The debt limit is not about spending and taxing decisions themselves, however; rather, it is about whether the government will pay the bills for spending that has already occurred. Refusing to raise the debt limit is not analogous, as is sometimes claimed, to a family cutting up its credit cards. It is like a family running up large credit card bill and then refusing to pay. One of the governments key commitments is paying interest on the national debt. Failure to make those payments on time would constitute default on U.S. Treasury securities – the world’s most widely held and traded financial asset. At the time, about $10 trillion in U.S. government debt was held by individuals and institutions around the world. Even a short-lived default would likely have catastrophic financial consequences, while permanently damaging the credibility and creditworthiness of the U.S. government. A failure to make other government payments – to retirees, soldiers, hospitals, or contractors, for example – also would constitute an important breach of faint with serious financial and economic effects. Refusing to raise the debt limit takes the economic well-being of the county hostage.

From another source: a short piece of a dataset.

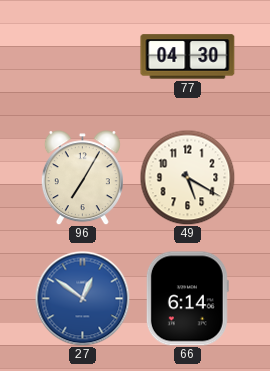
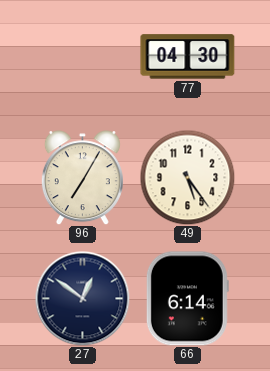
49: 5:20 -> 5:24
27 dial: blue -> navy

Future financial shocks are inevitable – unless we are prepared to regulate risk taking out of existence and suffer the consequent decline in economic dynamism and growth. The most important post-crisis reforms seek not to eliminate shocks entirely but to increase the financial system’s ability to withstand them. These reforms include increased capital and liquidity requirements, especially at the largest banks; elimination of regulatory gaps that left major institutions like AIG effectively unsupervised; more transparent and safer derivatives trading; improved consumer protection; and new authorities that will allow the government to close failing financial firms with less risk to the financial system.